> **REQUIRED ACTION**: Each record below must be reproduced exactly as it reads, with its images omitted.

> **EXCERPTED RECORDS**:
[Start of Attachment]

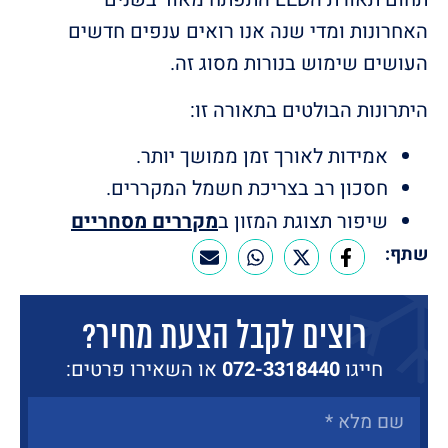
האחרונות ומדי שנה אנו רואים ענפים חדשים
העושים שימוש בנורות מסוג זה.
היתרונות הבולטים בתאורה זו:
אמידות לאורך זמן ממושך יותר.
חסכון רב בצריכת חשמל המקררים.
שיפור תצוגת המזון ב
מקררים מסחריים
שתף:
רוצים לקבל הצעת מחיר?
חייגו
072-3318440
או השאירו פרטים:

[End of Attachment]

> **SOLVED EXERCISE**:
האחרונות ומדי שנה אנו רואים ענפים חדשים
העושים שימוש בנורות מסוג זה.
היתרונות הבולטים בתאורה זו:
אמידות לאורך זמן ממושך יותר.
חסכון רב בצריכת חשמל המקררים.
שיפור תצוגת המזון ב
מקררים מסחריים
שתף:
רוצים לקבל הצעת מחיר?
חייגו
072-3318440
או השאירו פרטים:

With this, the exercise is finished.